Dejemme ponerles esta figura, no es el objetivo de un árbol de manzana que produzca mangos, de hecho esperamos que el manzano produzca manzanas, porque es su naturaleza, pero si podemos hacer que produzca 500 manzanas por árbol, ese es propósito.

Parece que la iglesia en general, en este tiempo, ha caído también en el mismo problema de Uzías. Este mundo está corrompido, en una vida de pecado y de desenfreno y la iglesia expresa una reacción: vivir haciendo lo bueno, lo recto, portarse bien  y parece que eso se ha convertido en el propósito, en la razón y el objetivo de ser cristiano, habiendo olvidado el cumplimiento del propósito principal.

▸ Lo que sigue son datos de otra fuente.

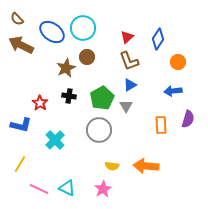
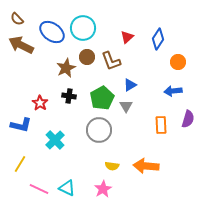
brown L-shape: moved 18 px left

Debo decir que es claro que una característica de un hijo de Dios es la expresión su nueva naturaleza, que se expresa en una vida de santidad (Hebreos 12:14, 2 Corintios 7:1), pero parece que toda la energía, la fuerza, la concentración de muchos cristianos estuviera solo en no tomar, no fumar, no ir a fiestas, no sacar la vuelta a la esposa, no pelear con el esposo y entonces oro, ayuno, lloro, año tras año solo por eso y si a eso sumamos nuestros problemas, entonces nuestra vida como cristianos termina en un tremendo YO.  Uno de los principales propósitos de Dios para su iglesia fue la extensión de su Reino y nos encargó un gran propósito, colocó en nuestras manos el ministerio de la reconciliación:

“Por tanto, id, y haced discípulos a todas las naciones, bautizándolos en el nombre del Padre, y del Hijo, y del Espíritu Santo” (Mateo 28:19)

Y todo esto proviene de Dios, quien nos reconcilió consigo mismo por Cristo, y nos dio el ministerio de la reconciliación; que Dios estaba en Cristo reconciliando consigo al mundo, no tomándoles en cuenta a los hombres sus pecados, y nos encargó a nosotros la palabra de la reconciliación” (2 Corintios 5:18-19)

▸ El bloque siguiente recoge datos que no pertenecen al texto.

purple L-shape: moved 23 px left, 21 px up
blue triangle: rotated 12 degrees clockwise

Desde el inicio Dios nos muestra que su deseo era llenar la tierra de sus hijos, de personas que se le parezcan. Dios no creó al hombre para salvarlo, la salvación es la corrección del pecado, pero esta reacción ante la vida del mundo ha provocado que los cristianos se enfoquen solo en vivir una vida recta, como objetivo de vida, pero se olvidan de la necesidad de cumplir el propósito de extender el Reino de Dios, predicar el evangelio, de edificar la iglesia. Cada uno debe ganar a alguien para Cristo, observa esto:

“El Señor no retarda su promesa, según algunos la tienen por tardanza, sino que es paciente para con nosotros, no queriendo que ninguno perezca, sino que todos procedan al arrepentimiento” (2 Pedro 3:9) 

La paciencia es para con nosotros.

  1. Orgullo de la religiosidad

2 Crónicas 26:16-23 nos dice que Uzías intentó entrar en la casa de Dios para quemar incienso y los sacerdotes se lo impidieron y él se llenó de ira y fue herido de lepra hasta su muerte. Muchos creen que la vida cristiana es solo hacer lo aparentemente recto, eso a veces llena de orgullo y vanidad a muchos cristianos y se tornan vanidosos y orgullosos solo por hacer lo recto y todo termina en lepra, es decir, apartados de los demás, ellos entran en la justicia propia, en la ley del merecimiento, por eso se creen mejor que los demás, eso pasó con Pedro, él se creía mejor que los demás.